As grim as that may sound, 17% is a misleading number and almost certainly too low. The New York Fed has admitted as much in previous work suggesting that the real student loan delinquency rate may be nearly double the reported rate. A recent paper by the St. Louis Fed confirms this hypothesis, concluding that the real delinquency rate is closer to 31.5%.
How can there be such a difference? It depends on the population of student loan holders included in the comparison. 17% represents the ratio of student loan holders in delinquency compared to all student loan holders. However, many student loan holders are not in the period when they are required to make payments on their loans.
There are millions of student loan holders who are still in school, and many others are in the six-month grace period between graduation and expected repayment of their loans. Still others are in an extended grace period allowed via unemployment or other qualifying conditions by a lender. Take all of those into account, and only 55% of student loan holders are in an active payout period and even capable of being behind on loan payments. When only that fraction is considered, the rate shifts to 31.5%.
Does that mean that of the remaining 45%, 31.5% of those are also expected to be delinquent when their repayment time comes? It is possible. The reported delinquency rate has actually been stable around 17% for several years, and the percentage of those in active payout has stayed stable at around 55%.
Consider that with more borrowers in the payment stage, the reported delinquency rate should rise (since the reported rate is a percentage of all borrowers, and a greater percentage of those borrowers are required to repay). Using St. Louis Fed data from 2004, the reported delinquency rate was 11% and only 47% of loans were in the repayment stage, for an approximate 23.4% actual delinquency rate using the St.

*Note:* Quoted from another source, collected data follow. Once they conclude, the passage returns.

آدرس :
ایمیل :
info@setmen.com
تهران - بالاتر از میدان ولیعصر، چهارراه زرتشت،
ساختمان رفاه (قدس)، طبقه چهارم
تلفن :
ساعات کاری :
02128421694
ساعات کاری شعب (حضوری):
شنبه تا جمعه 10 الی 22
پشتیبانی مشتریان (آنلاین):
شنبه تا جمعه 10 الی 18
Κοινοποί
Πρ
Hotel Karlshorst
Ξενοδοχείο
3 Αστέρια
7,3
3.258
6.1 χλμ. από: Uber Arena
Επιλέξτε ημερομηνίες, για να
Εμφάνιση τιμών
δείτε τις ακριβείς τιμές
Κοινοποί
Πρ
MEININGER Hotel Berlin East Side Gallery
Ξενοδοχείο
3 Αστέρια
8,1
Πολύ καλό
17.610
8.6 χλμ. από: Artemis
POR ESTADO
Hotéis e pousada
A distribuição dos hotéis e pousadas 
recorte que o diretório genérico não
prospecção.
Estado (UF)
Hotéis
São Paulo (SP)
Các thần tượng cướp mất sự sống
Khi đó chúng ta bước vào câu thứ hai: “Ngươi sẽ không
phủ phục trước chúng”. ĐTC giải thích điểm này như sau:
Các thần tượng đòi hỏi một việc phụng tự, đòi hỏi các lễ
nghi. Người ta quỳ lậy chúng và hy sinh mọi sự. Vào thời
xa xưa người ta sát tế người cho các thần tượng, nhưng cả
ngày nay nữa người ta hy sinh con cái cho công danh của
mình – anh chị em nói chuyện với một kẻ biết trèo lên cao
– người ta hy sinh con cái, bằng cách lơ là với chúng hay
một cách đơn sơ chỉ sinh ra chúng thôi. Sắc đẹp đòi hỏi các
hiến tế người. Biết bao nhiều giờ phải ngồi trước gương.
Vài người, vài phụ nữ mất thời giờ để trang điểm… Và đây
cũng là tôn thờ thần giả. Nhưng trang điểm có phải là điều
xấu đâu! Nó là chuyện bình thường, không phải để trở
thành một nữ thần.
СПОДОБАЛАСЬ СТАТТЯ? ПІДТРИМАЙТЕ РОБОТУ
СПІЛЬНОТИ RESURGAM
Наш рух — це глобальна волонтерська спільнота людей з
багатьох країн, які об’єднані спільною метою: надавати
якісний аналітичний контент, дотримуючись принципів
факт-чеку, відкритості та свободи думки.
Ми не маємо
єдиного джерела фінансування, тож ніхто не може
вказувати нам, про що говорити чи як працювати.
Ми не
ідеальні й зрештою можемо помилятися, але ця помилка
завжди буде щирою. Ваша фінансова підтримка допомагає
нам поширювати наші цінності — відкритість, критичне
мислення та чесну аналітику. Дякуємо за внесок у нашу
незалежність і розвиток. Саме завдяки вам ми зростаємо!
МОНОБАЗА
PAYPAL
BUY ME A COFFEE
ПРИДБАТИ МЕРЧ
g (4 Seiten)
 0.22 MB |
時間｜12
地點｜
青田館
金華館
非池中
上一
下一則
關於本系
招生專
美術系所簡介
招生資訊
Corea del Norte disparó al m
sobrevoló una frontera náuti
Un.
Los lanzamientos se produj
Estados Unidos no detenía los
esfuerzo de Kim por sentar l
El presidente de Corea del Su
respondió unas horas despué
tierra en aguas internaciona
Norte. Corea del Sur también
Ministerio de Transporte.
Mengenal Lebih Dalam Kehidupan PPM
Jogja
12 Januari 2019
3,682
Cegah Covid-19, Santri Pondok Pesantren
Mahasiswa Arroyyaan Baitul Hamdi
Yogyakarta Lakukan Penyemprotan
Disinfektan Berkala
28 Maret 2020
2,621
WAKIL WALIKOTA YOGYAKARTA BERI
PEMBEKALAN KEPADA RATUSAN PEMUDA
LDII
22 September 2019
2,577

Louis Fed's logic.
Indeed, since 2004, the reported delinquency rate rose from 11% to 17% while the percentage in repayment rose from 47% to 55%. At least things have leveled off, but we do not follow the St. Louis Fed's logic that the delinquency trend is not as problematic as at first thought.

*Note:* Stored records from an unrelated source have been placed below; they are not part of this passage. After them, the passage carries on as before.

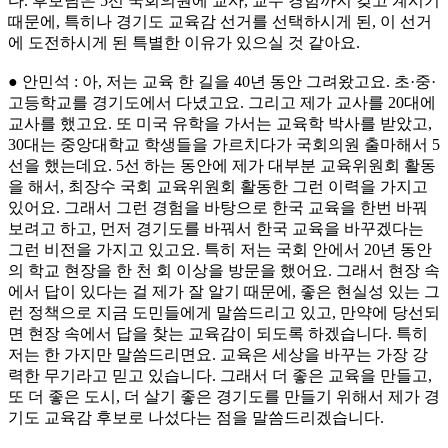
다. 후보님은 5선 국회의원에 교사, 교수 경험까지 갖고 계시기
때문에, 특히나 경기도 교육감 선거를 선택하시게 된, 이 선거
에 도전하시게 된 특별한 이유가 있으실 것 같아요.
● 안민석 : 아, 저는 교육 한 길을 40년 동안 그려왔고요. 초·중·
고등학교를 경기도에서 다녔고요. 그리고 제가 교사를 20대에
교사를 했고요. 또 미국 유학을 가서는 교육학 박사를 받았고,
30대는 중앙대학교 학생들을 가르치다가 국회의원 출마해서 5
선을 했는데요. 5선 하는 동안에 제가 대부분 교육위원회 활동
을 해서, 최장수 국회 교육위원회 활동한 그런 이력을 가지고
있어요. 그래서 그런 경험을 바탕으로 한국 교육을 한번 바꿔
보려고 하고, 먼저 경기도를 바꿔서 한국 교육을 바꾸겠다는
그런 비전을 가지고 있고요. 특히 저는 국회 안에서 20년 동안
의 학교 현장을 한 천 회 이상을 방문을 했어요. 그래서 현장 속
에서 답이 있다는 걸 제가 잘 알기 때문에, 좋은 현실성 있는 그
런 정책으로 지금 도민들에게 말씀드리고 있고, 만약에 당선되
면 현장 속에서 답을 찾는 교육감이 되도록 하겠습니다. 특히
저는 한 가지만 말씀드리면요. 교육은 세상을 바꾸는 가장 강
력한 무기라고 믿고 있습니다. 그래서 더 좋은 교육을 만들고,
또 더 좋은 도시, 더 살기 좋은 경기도를 만들기 위해서 제가 경
기도 교육감 후보로 나섰다는 점을 말씀드리겠습니다.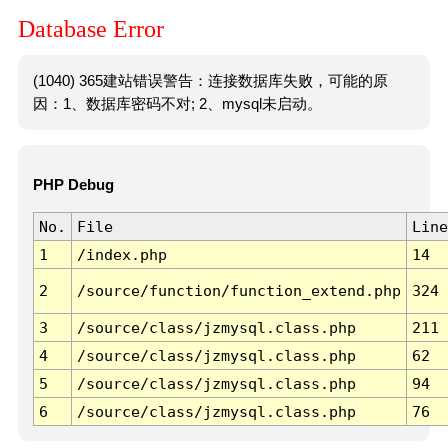
Database Error
(1040) 365建站错误警告：连接数据库失败，可能的原
因：1、数据库密码不对; 2、mysql未启动。
PHP Debug
No.
File
Line
1
/index.php
14
2
/source/function/function_extend.php
324
3
/source/class/jzmysql.class.php
211
4
/source/class/jzmysql.class.php
62
5
/source/class/jzmysql.class.php
94
6
/source/class/jzmysql.class.php
76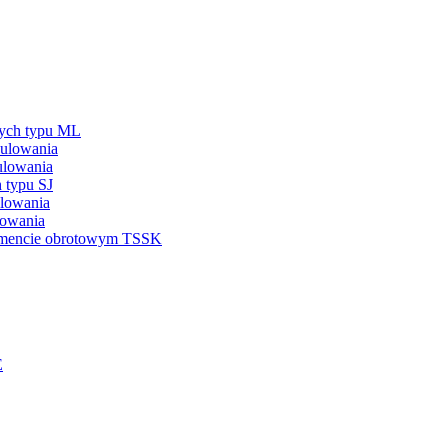
nych typu ML
ulowania
ulowania
 typu SJ
ulowania
lowania
omencie obrotowym TSSK
E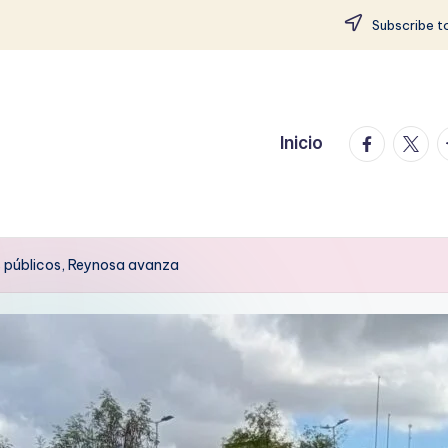
Subscribe to
facebook.
twitte
t
Inicio
 públicos, Reynosa avanza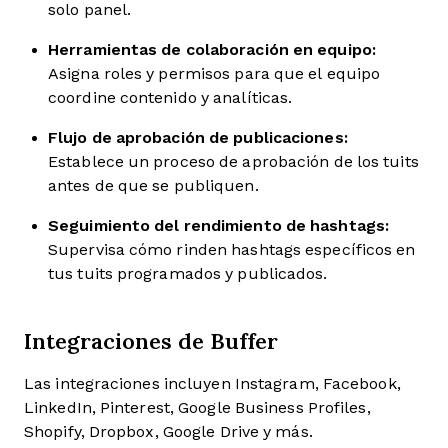
solo panel.
Herramientas de colaboración en equipo:
Asigna roles y permisos para que el equipo
coordine contenido y analíticas.
Flujo de aprobación de publicaciones:
Establece un proceso de aprobación de los tuits
antes de que se publiquen.
Seguimiento del rendimiento de hashtags:
Supervisa cómo rinden hashtags específicos en
tus tuits programados y publicados.
Integraciones de Buffer
Las integraciones incluyen Instagram, Facebook,
LinkedIn, Pinterest, Google Business Profiles,
Shopify, Dropbox, Google Drive y más.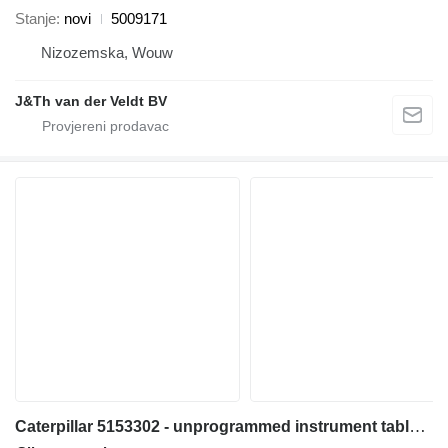
Stanje
novi
5009171
Nizozemska, Wouw
J&Th van der Veldt BV
Caterpillar 5153302 - unprogrammed instrument tabla za Caterpillar 538 558 568 C7.1 3499 320E 323E 314E 324E 316E 336E 318E 329E 349E 320F 330F 311F 391F 312F 352F 313F 323F 314F 374F 315F 325F 335F 316F 326F 318F 349F 320D2 330D2 340D2 323D2 326D2 336D2 329D2 349D2 MH3295 bagera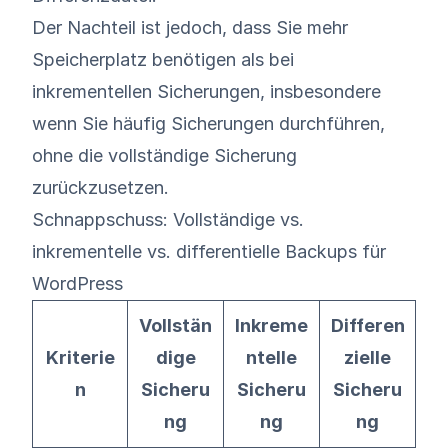
Der Nachteil ist jedoch, dass Sie mehr
Speicherplatz benötigen als bei
inkrementellen Sicherungen, insbesondere
wenn Sie häufig Sicherungen durchführen,
ohne die vollständige Sicherung
zurückzusetzen.
Schnappschuss: Vollständige vs.
inkrementelle vs. differentielle Backups für
WordPress
Vollstän
Inkreme
Differen
Kriterie
dige
ntelle
zielle
n
Sicheru
Sicheru
Sicheru
ng
ng
ng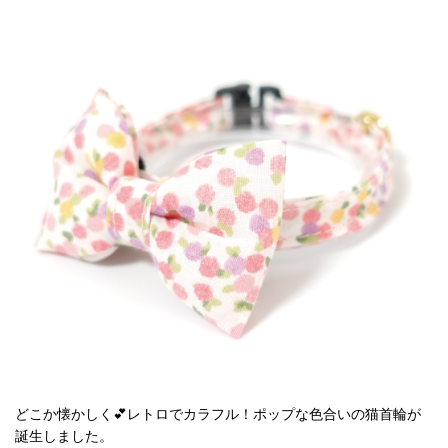
どこか懐かしく💕レトロでカラフル！ポップな色合いの猫首輪が
誕生しました。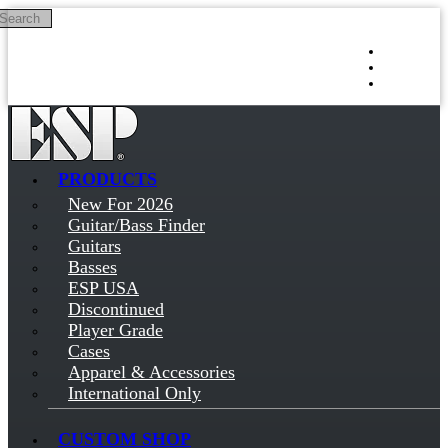
Search
Skip to main content
Log in
Sign up
PRODUCTS
New For 2026
Guitar/Bass Finder
Guitars
Basses
ESP USA
Discontinued
Player Grade
Cases
Apparel & Accessories
International Only
CUSTOM SHOP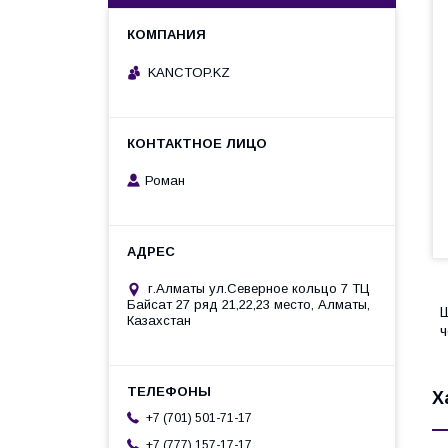
KANCTOP.KZ
Роман
г.Алматы ул.Северное кольцо 7 ТЦ
Байсат 27 ряд 21,22,23 место, Алматы,
Ш
Казахстан
ч
Х
+7 (701) 501-71-17
+7 (777) 157-17-17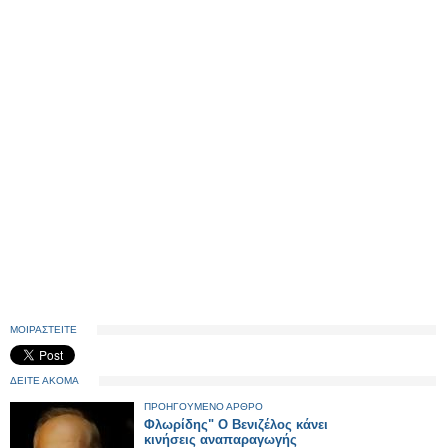
ΜΟΙΡΑΣΤΕΙΤΕ
ΔΕΙΤΕ ΑΚΟΜΑ
ΠΡΟΗΓΟΥΜΕΝΟ ΑΡΘΡΟ
Φλωρίδης" Ο Βενιζέλος κάνει
κινήσεις αναπαραγωγής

To add perspective, consider the default rate of other forms of debt. Approximately 6.8% of mortgages are in a similar state of delinquency, credit card debt is at approximately 2%, and New York Fed data suggests that 6% of all consumer debt has some level of delinquency. The reported 17% rate is dismal enough by comparison, but 31.5% is appalling. Such a rate in any other form of debt would have Congress and the White House charging into action.
It is fair to say that the new student loan delinquency paper does not uncover a trend; it just shows a different way to keep track of the existing delinquency problem. However, the paper does shine new light on the true scope of the problem, and we hope that it will guide policymakers in a suitable direction to address the problem.